Extracted entries =>
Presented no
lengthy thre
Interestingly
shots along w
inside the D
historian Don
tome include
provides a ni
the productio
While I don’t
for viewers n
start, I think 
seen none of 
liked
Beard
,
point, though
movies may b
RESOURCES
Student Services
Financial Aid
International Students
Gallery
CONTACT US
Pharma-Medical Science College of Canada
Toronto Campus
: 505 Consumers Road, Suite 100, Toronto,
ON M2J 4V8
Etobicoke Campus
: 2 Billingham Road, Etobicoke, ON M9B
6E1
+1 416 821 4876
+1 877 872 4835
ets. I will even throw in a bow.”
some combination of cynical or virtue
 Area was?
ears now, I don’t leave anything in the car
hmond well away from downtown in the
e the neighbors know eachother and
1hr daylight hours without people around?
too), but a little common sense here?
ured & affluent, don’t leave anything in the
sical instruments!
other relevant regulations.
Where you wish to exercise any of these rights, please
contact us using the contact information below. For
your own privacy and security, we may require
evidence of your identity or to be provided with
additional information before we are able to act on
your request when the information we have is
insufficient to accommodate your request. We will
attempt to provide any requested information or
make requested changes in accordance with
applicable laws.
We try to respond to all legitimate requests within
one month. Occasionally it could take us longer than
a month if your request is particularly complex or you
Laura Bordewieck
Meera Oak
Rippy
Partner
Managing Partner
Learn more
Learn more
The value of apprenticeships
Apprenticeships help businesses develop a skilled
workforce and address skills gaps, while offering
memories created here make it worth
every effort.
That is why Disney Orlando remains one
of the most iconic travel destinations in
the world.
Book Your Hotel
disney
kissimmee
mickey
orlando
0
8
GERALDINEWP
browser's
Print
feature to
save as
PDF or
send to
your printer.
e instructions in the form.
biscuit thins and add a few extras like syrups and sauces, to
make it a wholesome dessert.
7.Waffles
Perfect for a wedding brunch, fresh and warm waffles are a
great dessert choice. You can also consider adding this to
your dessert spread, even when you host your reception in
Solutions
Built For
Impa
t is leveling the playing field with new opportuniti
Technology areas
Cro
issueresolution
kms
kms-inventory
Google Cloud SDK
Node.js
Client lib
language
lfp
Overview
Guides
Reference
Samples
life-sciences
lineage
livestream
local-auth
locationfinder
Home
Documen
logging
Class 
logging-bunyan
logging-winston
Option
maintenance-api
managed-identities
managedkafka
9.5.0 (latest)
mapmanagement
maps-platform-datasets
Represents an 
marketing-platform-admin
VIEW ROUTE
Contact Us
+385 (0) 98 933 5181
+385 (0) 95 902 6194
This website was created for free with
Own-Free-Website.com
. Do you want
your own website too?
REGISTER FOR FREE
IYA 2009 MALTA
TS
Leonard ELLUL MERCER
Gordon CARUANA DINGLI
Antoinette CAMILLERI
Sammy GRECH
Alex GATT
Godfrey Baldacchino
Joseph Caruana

Task instructions => Find the line with "hmond well away from downtown in the" in the entries above. Retype it and each line after it, exactly, through the line with "contact us using", and stop there.

Written response =>
hmond well away from downtown in the
e the neighbors know eachother and
1hr daylight hours without people around?
too), but a little common sense here?
ured & affluent, don’t leave anything in the
sical instruments!
other relevant regulations.
Where you wish to exercise any of these rights, please
contact us using the contact information below. For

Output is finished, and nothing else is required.